= Explanation-based learning =

Explanation-based learning (EBL) is a form of machine learning that exploits a very strong, or even perfect, domain theory (i.e. a formal theory of an application domain akin to a domain model in ontology engineering, not to be confused with Scott's domain theory) in order to make generalizations or form concepts from training examples. It is also linked with Encoding (memory) to help with Learning.

== Details==
An example of EBL using a perfect domain theory is a program that learns to play chess through example. A specific chess position that contains an important feature such as "Forced loss of black queen in two moves" includes many irrelevant features, such as the specific scattering of pawns on the board. EBL can take a single training example and determine what are the relevant features in order to form a generalization.

A domain theory is perfect or complete if it contains, in principle, all information needed to decide any question about the domain. For example, the domain theory for chess is simply the rules of chess. Knowing the rules, in principle, it is possible to deduce the best move in any situation. However, actually making such a deduction is impossible in practice due to combinatoric explosion. EBL uses training examples to make searching for deductive consequences of a domain theory efficient in practice.

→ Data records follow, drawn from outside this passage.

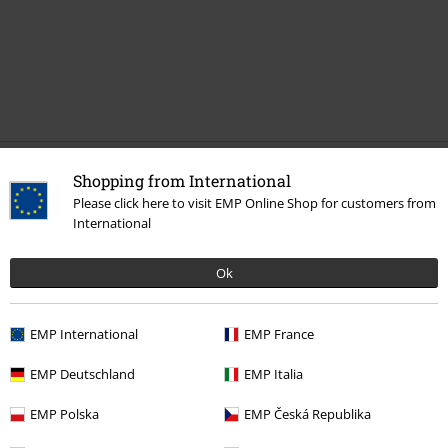
Shopping from International
Mehr Kategorien. Mehr Möglichkeiten.
Please click here to visit EMP Online Shop for customers from
Band Merch
Genre
Rock
International
Band Merch
Top Bands
Mötley Crüe
Ok
Band Merch
Genre
Hardrock
EMP International
EMP France
Band Merch
Medien
Schallplatten
EMP Deutschland
EMP Italia
Sale %
Medien
Vinyl
EMP Polska
EMP Česká Republika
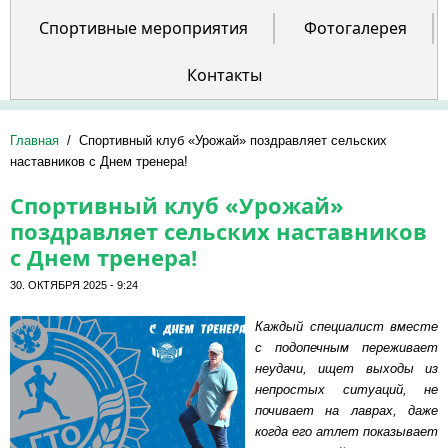
Спортивные мероприятия
Фотогалерея
Контакты
Главная
/
Спортивный клуб «Урожай» поздравляет сельских
наставников с Днем тренера!
Спортивный клуб «Урожай»
поздравляет сельских наставников
с Днем тренера!
30. ОКТЯБРЯ 2025 - 9:24
Каждый специалист вместе
с подопечным переживает
неудачи, ищет выходы из
непростых ситуаций, не
почивает на лаврах, даже
когда его атлет показывает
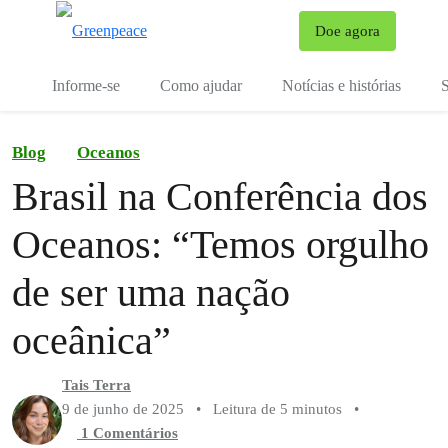
Mu
Doe agora
Menu
Informe-se
Como ajudar
Notícias e histórias
S
Blog
Oceanos
Brasil na Conferência dos
Oceanos: “Temos orgulho
de ser uma nação
oceânica”
Tais Terra
9 de junho de 2025
•
Leitura de 5 minutos
•
1 Comentários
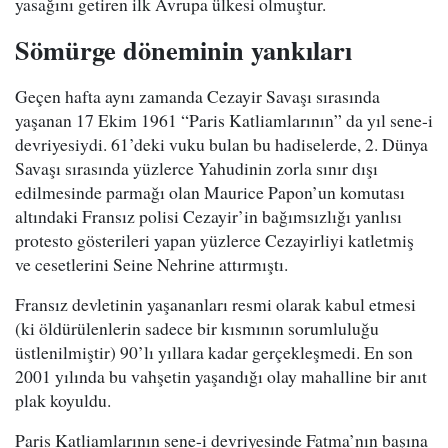
yasağını getiren ilk Avrupa ülkesi olmuştur.
Sömürge döneminin yankıları
Geçen hafta aynı zamanda Cezayir Savaşı sırasında
yaşanan 17 Ekim 1961 “Paris Katliamlarının” da yıl sene-i
devriyesiydi. 61’deki vuku bulan bu hadiselerde, 2. Dünya
Savaşı sırasında yüzlerce Yahudinin zorla sınır dışı
edilmesinde parmağı olan Maurice Papon’un komutası
altındaki Fransız polisi Cezayir’in bağımsızlığı yanlısı
protesto gösterileri yapan yüzlerce Cezayirliyi katletmiş
ve cesetlerini Seine Nehrine attırmıştı.
Fransız devletinin yaşananları resmi olarak kabul etmesi
(ki öldürülenlerin sadece bir kısmının sorumluluğu
üstlenilmiştir) 90’lı yıllara kadar gerçekleşmedi. En son
2001 yılında bu vahşetin yaşandığı olay mahalline bir anıt
plak koyuldu.
Paris Katliamlarının sene-i devriyesinde Fatma’nın başına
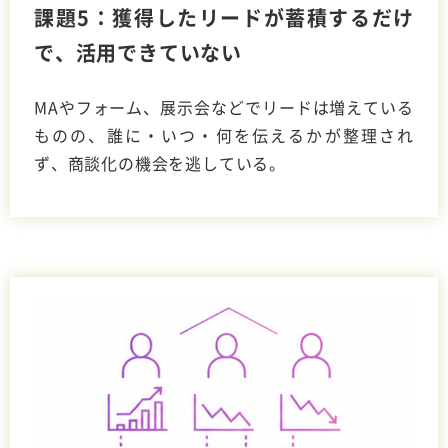
課題5：獲得したリードが蓄積するだけ
で、活用できていない
MAやフォーム、展示会などでリードは増えている
ものの、誰に・いつ・何を伝えるかが整理され
ず、商談化の機会を逃している。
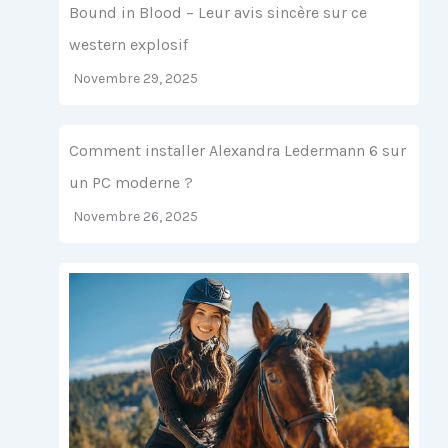
Bound in Blood – Leur avis sincère sur ce
western explosif
Novembre 29, 2025
Comment installer Alexandra Ledermann 6 sur
un PC moderne ?
Novembre 26, 2025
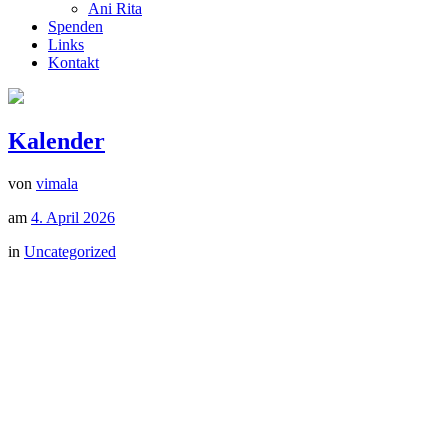
Ani Rita
Spenden
Links
Kontakt
Kalender
von
vimala
am
4. April 2026
in
Uncategorized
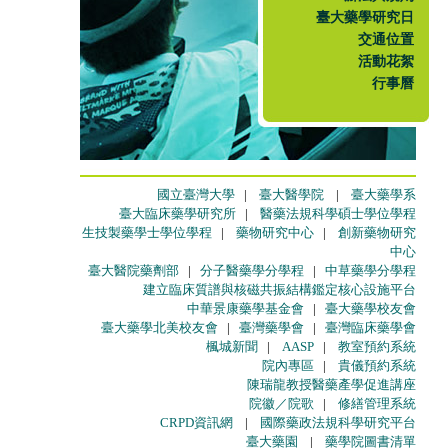
臺大藥學研究日
交通位置
活動花絮
行事曆
國立臺灣大學
|
臺大醫學院
|
臺大藥學系
臺大臨床藥學研究所
|
醫藥法規科學碩士學位學程
生技製藥學士學位學程
|
藥物研究中心
|
創新藥物研究
中心
臺大醫院藥劑部
|
分子醫藥學分學程
|
中草藥學分學程
建立臨床質譜與核磁共振結構鑑定核心設施平台
中華景康藥學基金會
|
臺大藥學校友會
臺大藥學北美校友會
|
臺灣藥學會
|
臺灣臨床藥學會
楓城新聞
|
AASP
|
教室預約系統
院內專區
|
貴儀預約系統
陳瑞龍教授醫藥產學促進講座
院徽／院歌
|
修繕管理系統
CRPD資訊網
|
國際藥政法規科學研究平台
臺大藥園
|
藥學院圖書清單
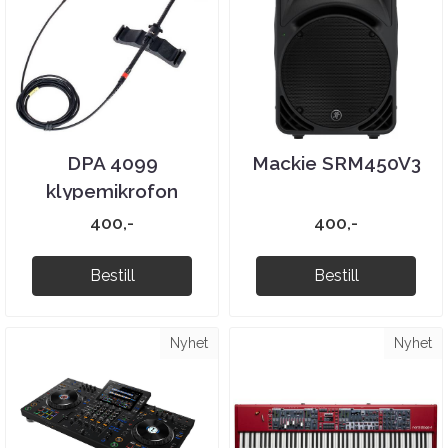
DPA 4099
Mackie SRM450V3
klypemikrofon
400,-
400,-
Bestill
Bestill
Nyhet
Nyhet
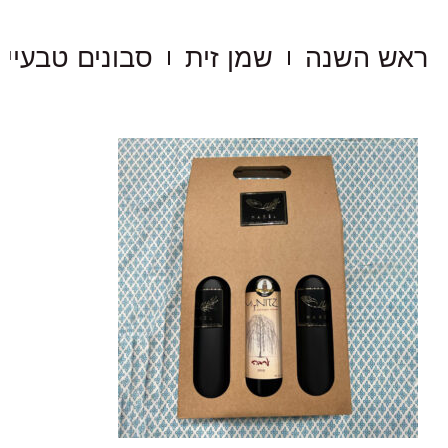
ראש השנה
שמן זית
סבונים טבעיים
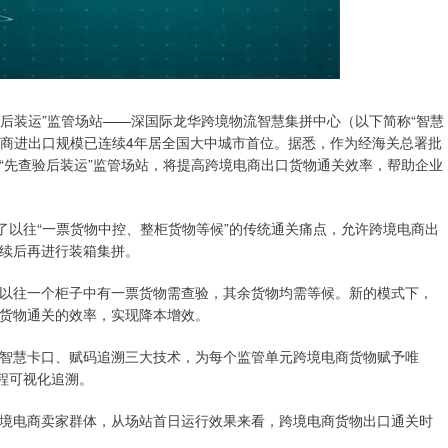
后装运”监管场站——深国际龙华跨境物流智慧集拼中心（以下简称“智慧
电商进出口规模已连续4年居全国大中城市首位。据悉，作为经海关总署批
“先查验后装运”监管场站，将提高跨境电商出口货物通关效率，帮助企业
以往“一票货物中控、整柜货物等候”的传统通关痛点，允许跨境电商出
续后再进行装箱集拼。
往一个柜子中有一票货物需查验，其余货物均需等候。新的模式下，
货物通关的效率，实现降本增效。
慧卡口、赋码追溯三大技术，为每个监管单元跨境电商货物赋予唯
程可视化追溯。
电商卖家群体，从场站首日运行效果来看，跨境电商货物出口通关时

In essence, an EBL system works by finding a way to deduce each training example from the system's existing database of domain theory. Having a short proof of the training example extends the domain-theory database, enabling the EBL system to find and classify future examples that are similar to the training example very quickly.
The main drawback of the method—the cost of applying the learned proof macros, as these become numerous—was analyzed by Minton.

=== Basic formulation===
EBL software takes four inputs:

- a hypothesis space (the set of all possible conclusions)
- a domain theory (axioms about a domain of interest)
- training examples (specific facts that rule out some possible hypothesis)
- operationality criteria (criteria for determining which features in the domain are efficiently recognizable, e.g. which features are directly detectable using sensors)

== Application ==
An especially good application domain for an EBL is natural language processing (NLP). Here a rich domain theory, i.e., a natural language grammar—although neither perfect nor complete, is tuned to a particular application or particular language usage, using a treebank (training examples). Rayner pioneered this work. The first successful industrial application was to a commercial NL interface to relational databases. The method has been successfully applied to several large-scale natural language parsing systems, where the utility problem was solved by omitting the original grammar (domain theory) and using specialized LR-parsing techniques, resulting in huge speed-ups, at a cost in coverage, but with a gain in disambiguation.
EBL-like techniques have also been applied to surface generation, the converse of parsing.

When applying EBL to NLP, the operationality criteria can be hand-crafted, or can be
inferred from the treebank using either the entropy of its or-nodes
or a target coverage/disambiguation trade-off (= recall/precision trade-off = f-score).
EBL can also be used to compile grammar-based language models for speech recognition, from general unification grammars.
Note how the utility problem, first exposed by Minton, was solved by discarding the original grammar/domain theory, and that the quoted articles tend to contain the phrase grammar specialization—quite the opposite of the original term explanation-based generalization. Perhaps the best name for this technique would be data-driven search space reduction.
Other people who worked on EBL for NLP include Guenther Neumann, Aravind Joshi, Srinivas Bangalore, and Khalil Sima'an.